Note, getArtifacts is not available for all subinterfaces of Dependency.

For example:

configurations {
    deps
}

dependencies {
    deps group: 'junit', name: 'junit', version: '+', ext: 'jar', classifier: 'sources'
    deps group: 'junit', name: 'junit', version: '+', ext: 'jar'
    deps group: 'junit', name: 'junit', version: '+'
}

task printDeps {
    doLast {
        configurations.deps.dependencies.each { dep ->
            println "${dep.group} - ${dep.name} - ${dep.version}"
            dep.artifacts.each { art ->
                println "    ${art.extension} - ${art.classifier}"
            }
        }
    }
}

Outputs:

:printDeps
junit - junit - +
    jar - sources
junit - junit - +
    jar - null
junit - junit - +

Side question; Do you really want the configured dependencies, or do you want the resolved dependencies? In my example, the configured dependencies have a version of +, but a resolved version would be something like 4.12


(Tom Bartsch) #3

Awesome.
Thank you very much. This works.


(Tom Bartsch) #4

It’s ok for my purpose to use the configured deps. But if you know a possibility to access the resolved dependencies I would be interested.


(Chris Doré) #5

Sure, explore configurations.xyz.resolvedConfiguration and configurations.xyz.incoming.resolutionResult.

incoming.resolutionResult can be useful if you don’t want a failure in the resolving of the dependency graph to cause an exception, whereas resolvedConfiguration will cause one. Of special interest here is things that return a DependencyResult (ie. configurations.xyz.incoming.resolutionResult.allDependencies), which are actually returning a ResolvedDependencyResult or UnresolvedDependencyResult. You can then detect the instance type and act upon it as necessary.


(Chris Doré) #6

Some extra notes; As a general best practice, you’ll want to avoid using these during Gradle’s configuration phase. Triggering the resolution of a configuration during the config phase can cause you annoyances and sometimes issues/failures.

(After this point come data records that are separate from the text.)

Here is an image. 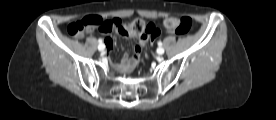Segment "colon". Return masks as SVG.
<instances>
[{"mask_svg":"<svg viewBox=\"0 0 276 120\" xmlns=\"http://www.w3.org/2000/svg\"><path fill=\"white\" fill-rule=\"evenodd\" d=\"M166 30L179 35L188 34L193 21L190 17H169L164 20ZM95 29L103 33L118 31L124 37H139L140 39L153 40L159 33V30L153 24L146 23L143 19L137 18L130 21L120 22L117 20H104L99 16H87L79 21L71 22L67 26V32L70 36L77 38L84 32H91Z\"/></svg>","mask_w":276,"mask_h":120,"instance_id":"obj_1","label":"colon"}]
</instances>
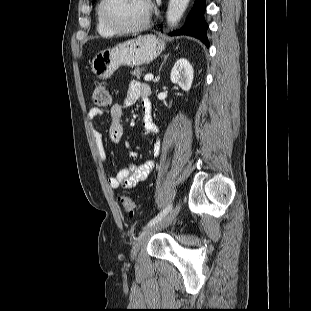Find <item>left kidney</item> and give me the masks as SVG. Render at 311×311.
<instances>
[{"instance_id": "obj_1", "label": "left kidney", "mask_w": 311, "mask_h": 311, "mask_svg": "<svg viewBox=\"0 0 311 311\" xmlns=\"http://www.w3.org/2000/svg\"><path fill=\"white\" fill-rule=\"evenodd\" d=\"M193 67L185 58H181L174 64L170 79L174 84H178L184 91H189L193 81Z\"/></svg>"}]
</instances>
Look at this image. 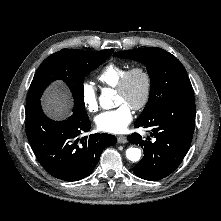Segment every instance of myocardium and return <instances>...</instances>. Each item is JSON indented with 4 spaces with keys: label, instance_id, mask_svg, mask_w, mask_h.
<instances>
[{
    "label": "myocardium",
    "instance_id": "obj_1",
    "mask_svg": "<svg viewBox=\"0 0 221 221\" xmlns=\"http://www.w3.org/2000/svg\"><path fill=\"white\" fill-rule=\"evenodd\" d=\"M136 74L140 75L144 80L143 95L139 102L132 106V109L139 111L147 105L152 91V78L149 71L145 67L133 66L127 69L115 88L117 92L124 93L128 88L131 78Z\"/></svg>",
    "mask_w": 221,
    "mask_h": 221
}]
</instances>
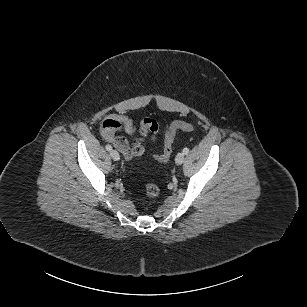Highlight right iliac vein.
<instances>
[{
    "mask_svg": "<svg viewBox=\"0 0 307 307\" xmlns=\"http://www.w3.org/2000/svg\"><path fill=\"white\" fill-rule=\"evenodd\" d=\"M110 156L114 161H118L120 159V155L116 150H111Z\"/></svg>",
    "mask_w": 307,
    "mask_h": 307,
    "instance_id": "obj_1",
    "label": "right iliac vein"
}]
</instances>
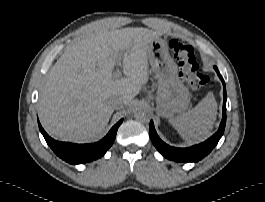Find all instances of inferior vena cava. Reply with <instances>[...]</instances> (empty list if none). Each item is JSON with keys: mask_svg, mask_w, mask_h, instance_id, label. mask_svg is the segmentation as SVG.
I'll return each mask as SVG.
<instances>
[{"mask_svg": "<svg viewBox=\"0 0 265 202\" xmlns=\"http://www.w3.org/2000/svg\"><path fill=\"white\" fill-rule=\"evenodd\" d=\"M107 103L113 109H120L124 106V99L119 95H113L108 99Z\"/></svg>", "mask_w": 265, "mask_h": 202, "instance_id": "obj_1", "label": "inferior vena cava"}]
</instances>
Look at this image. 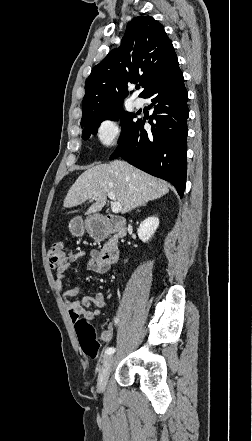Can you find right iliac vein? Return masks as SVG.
I'll return each mask as SVG.
<instances>
[{"label":"right iliac vein","mask_w":252,"mask_h":441,"mask_svg":"<svg viewBox=\"0 0 252 441\" xmlns=\"http://www.w3.org/2000/svg\"><path fill=\"white\" fill-rule=\"evenodd\" d=\"M114 363V357L112 355H107L103 359L102 366L99 370L98 374V380H97V387L98 390L103 392L107 383L109 372L113 366Z\"/></svg>","instance_id":"obj_1"}]
</instances>
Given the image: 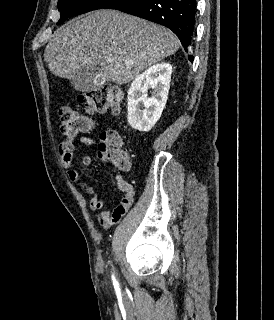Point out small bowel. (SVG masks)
Wrapping results in <instances>:
<instances>
[{
  "label": "small bowel",
  "mask_w": 274,
  "mask_h": 320,
  "mask_svg": "<svg viewBox=\"0 0 274 320\" xmlns=\"http://www.w3.org/2000/svg\"><path fill=\"white\" fill-rule=\"evenodd\" d=\"M84 126H86L82 132H88L94 126V119H84ZM78 142L84 146H94L95 141L93 138L88 136H82L78 139ZM80 153V150L77 145V137L67 136L61 143L59 144V158L60 163L63 169L66 171L67 176L72 184H74L80 191V193L84 197H89V206L92 211H97L103 209L105 205V200L99 197L97 191L84 182L81 178L77 170H75L73 166V161L75 157ZM98 156L102 159L108 157V154L102 147L99 145L98 147ZM115 161H130L132 166V159L130 155L126 152H122L120 156L114 158ZM81 164L83 167H88L91 164V157L89 155L83 154L81 158ZM121 171H129L130 168H119ZM115 182L117 188L123 192V196L121 198L120 203L115 206L113 209L102 210L97 217V220L104 227H110L118 223L121 218L128 211L130 206L134 201V187L127 182L121 175L120 172L115 174Z\"/></svg>",
  "instance_id": "small-bowel-1"
}]
</instances>
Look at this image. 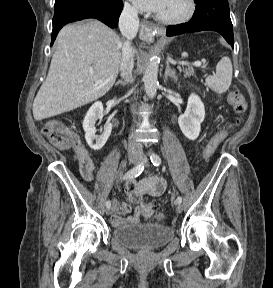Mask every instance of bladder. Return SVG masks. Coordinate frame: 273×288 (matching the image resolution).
I'll use <instances>...</instances> for the list:
<instances>
[{
  "instance_id": "31cf9c89",
  "label": "bladder",
  "mask_w": 273,
  "mask_h": 288,
  "mask_svg": "<svg viewBox=\"0 0 273 288\" xmlns=\"http://www.w3.org/2000/svg\"><path fill=\"white\" fill-rule=\"evenodd\" d=\"M175 232L165 225L130 223L116 226L112 239L121 247L136 251H151L164 247L173 240Z\"/></svg>"
}]
</instances>
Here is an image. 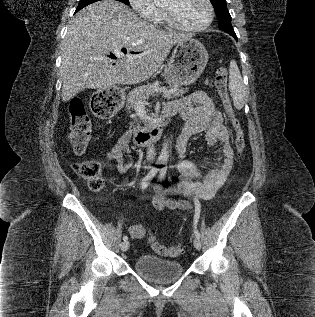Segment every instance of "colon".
<instances>
[{
	"label": "colon",
	"mask_w": 315,
	"mask_h": 317,
	"mask_svg": "<svg viewBox=\"0 0 315 317\" xmlns=\"http://www.w3.org/2000/svg\"><path fill=\"white\" fill-rule=\"evenodd\" d=\"M215 86L235 129V149L238 157H241L245 150V136L237 119L231 99L228 93V69L220 67L216 72ZM118 94L105 95V89L98 91L92 98L91 108L93 113L99 118H108L114 113ZM69 118L71 124V148L75 155L85 154L92 137V120L88 115L83 102L79 98H74L69 105ZM74 171L86 181L88 187L93 191H100L104 185L101 164L99 160L91 158L78 161L73 164ZM149 242L156 252L167 257L179 256L183 248L178 245L164 246L160 244L153 232L149 235Z\"/></svg>",
	"instance_id": "1"
}]
</instances>
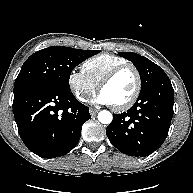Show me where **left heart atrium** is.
Instances as JSON below:
<instances>
[{"label":"left heart atrium","instance_id":"1","mask_svg":"<svg viewBox=\"0 0 193 193\" xmlns=\"http://www.w3.org/2000/svg\"><path fill=\"white\" fill-rule=\"evenodd\" d=\"M94 102L97 104H102V105H112L111 101L108 99V97L100 92L95 98Z\"/></svg>","mask_w":193,"mask_h":193}]
</instances>
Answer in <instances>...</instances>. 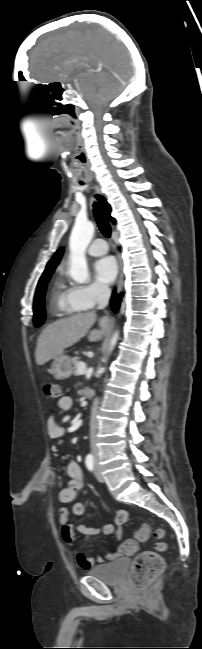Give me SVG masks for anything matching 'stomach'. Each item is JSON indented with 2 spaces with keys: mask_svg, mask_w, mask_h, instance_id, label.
Instances as JSON below:
<instances>
[{
  "mask_svg": "<svg viewBox=\"0 0 202 649\" xmlns=\"http://www.w3.org/2000/svg\"><path fill=\"white\" fill-rule=\"evenodd\" d=\"M72 359L67 355H60L54 358L50 373L57 380H65L73 374Z\"/></svg>",
  "mask_w": 202,
  "mask_h": 649,
  "instance_id": "stomach-1",
  "label": "stomach"
}]
</instances>
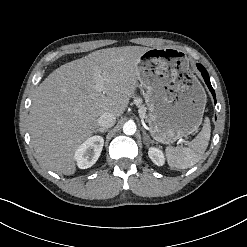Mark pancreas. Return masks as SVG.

  1. Time will be spent resolving the configuration even if it may not be needed. For example, running gradle tasks usually has no need for dependency resolution, so don’t waste time doing it when Gradle configures the project.
    1.1 An extension to #1, a failed dependency resolve during the configuration phase is very frustrating when your trying to use the various reporting tasks (tasks, model, projects, components, etc).
  2. Resolving a configuration before the config phase is complete may result in the configuration’s settings being incomplete at the time of resolution. This can happen when there exists config code after you resolve the configuration (some settings of a configuration will cause a failure if the configuration has already been resolved).

There may be more good reasons not to resolve a configuration during the config phase, but those are my personal top two.